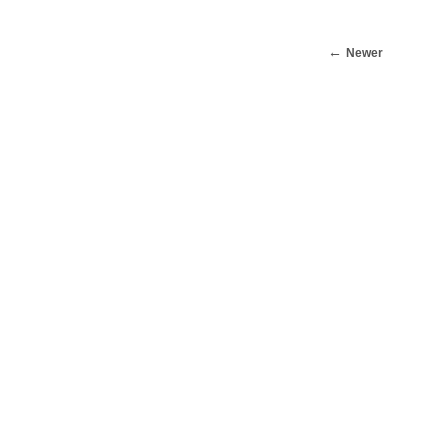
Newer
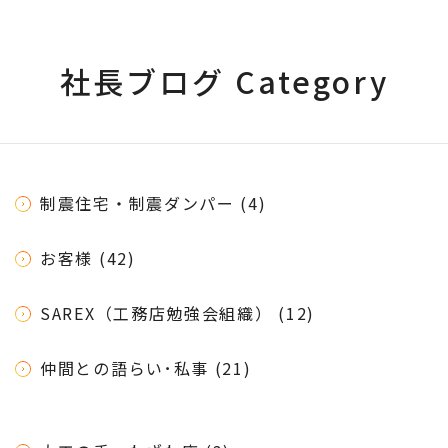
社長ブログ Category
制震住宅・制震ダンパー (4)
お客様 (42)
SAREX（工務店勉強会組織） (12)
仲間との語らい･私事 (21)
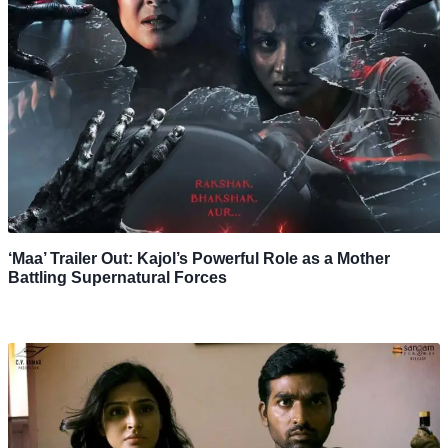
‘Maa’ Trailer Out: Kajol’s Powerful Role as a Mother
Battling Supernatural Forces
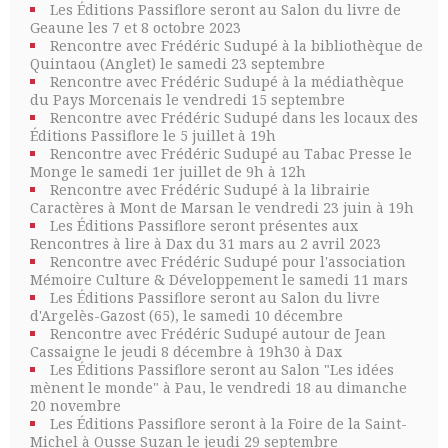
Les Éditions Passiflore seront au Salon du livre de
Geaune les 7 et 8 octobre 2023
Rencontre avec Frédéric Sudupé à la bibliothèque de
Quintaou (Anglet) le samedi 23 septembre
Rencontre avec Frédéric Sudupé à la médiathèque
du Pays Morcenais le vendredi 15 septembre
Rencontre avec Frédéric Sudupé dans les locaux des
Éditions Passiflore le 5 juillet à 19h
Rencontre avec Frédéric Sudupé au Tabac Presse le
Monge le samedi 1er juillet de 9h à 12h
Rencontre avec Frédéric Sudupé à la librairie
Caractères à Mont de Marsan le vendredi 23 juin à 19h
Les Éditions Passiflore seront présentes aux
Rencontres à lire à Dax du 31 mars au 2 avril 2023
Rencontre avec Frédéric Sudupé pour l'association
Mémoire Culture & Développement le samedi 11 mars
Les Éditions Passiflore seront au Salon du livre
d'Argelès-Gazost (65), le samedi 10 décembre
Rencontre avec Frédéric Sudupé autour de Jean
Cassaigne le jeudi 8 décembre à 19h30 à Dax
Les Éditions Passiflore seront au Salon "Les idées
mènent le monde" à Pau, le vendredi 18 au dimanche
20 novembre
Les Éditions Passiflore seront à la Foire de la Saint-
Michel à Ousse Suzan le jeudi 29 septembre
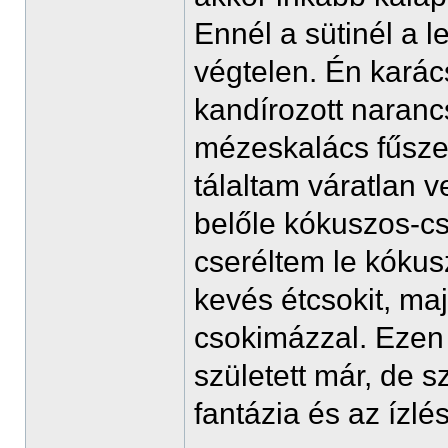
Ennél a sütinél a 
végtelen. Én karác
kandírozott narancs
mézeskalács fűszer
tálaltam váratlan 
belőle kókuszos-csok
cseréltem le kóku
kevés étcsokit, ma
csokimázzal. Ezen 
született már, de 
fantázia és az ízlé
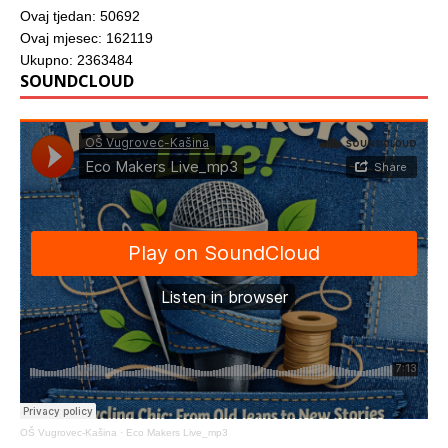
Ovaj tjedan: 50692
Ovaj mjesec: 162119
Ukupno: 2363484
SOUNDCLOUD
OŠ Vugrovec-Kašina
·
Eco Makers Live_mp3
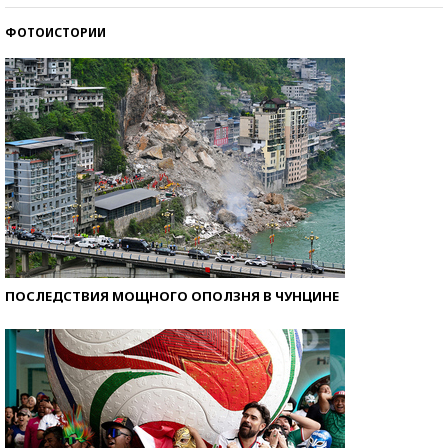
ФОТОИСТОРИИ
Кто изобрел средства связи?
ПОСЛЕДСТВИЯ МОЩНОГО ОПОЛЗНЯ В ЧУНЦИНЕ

□ □ □ □

## Exercise prompt:
Beginning at the line that has "社長ブログ Category" and ending at the line that has "Rencontres à lire", restate the listing above word for word, pictures left out.

## Written response:
社長ブログ Category
制震住宅・制震ダンパー (4)
お客様 (42)
SAREX（工務店勉強会組織） (12)
仲間との語らい･私事 (21)
‘Maa’ Trailer Out: Kajol’s Powerful Role as a Mother
Battling Supernatural Forces
Les Éditions Passiflore seront au Salon du livre de
Geaune les 7 et 8 octobre 2023
Rencontre avec Frédéric Sudupé à la bibliothèque de
Quintaou (Anglet) le samedi 23 septembre
Rencontre avec Frédéric Sudupé à la médiathèque
du Pays Morcenais le vendredi 15 septembre
Rencontre avec Frédéric Sudupé dans les locaux des
Éditions Passiflore le 5 juillet à 19h
Rencontre avec Frédéric Sudupé au Tabac Presse le
Monge le samedi 1er juillet de 9h à 12h
Rencontre avec Frédéric Sudupé à la librairie
Caractères à Mont de Marsan le vendredi 23 juin à 19h
Les Éditions Passiflore seront présentes aux
Rencontres à lire à Dax du 31 mars au 2 avril 2023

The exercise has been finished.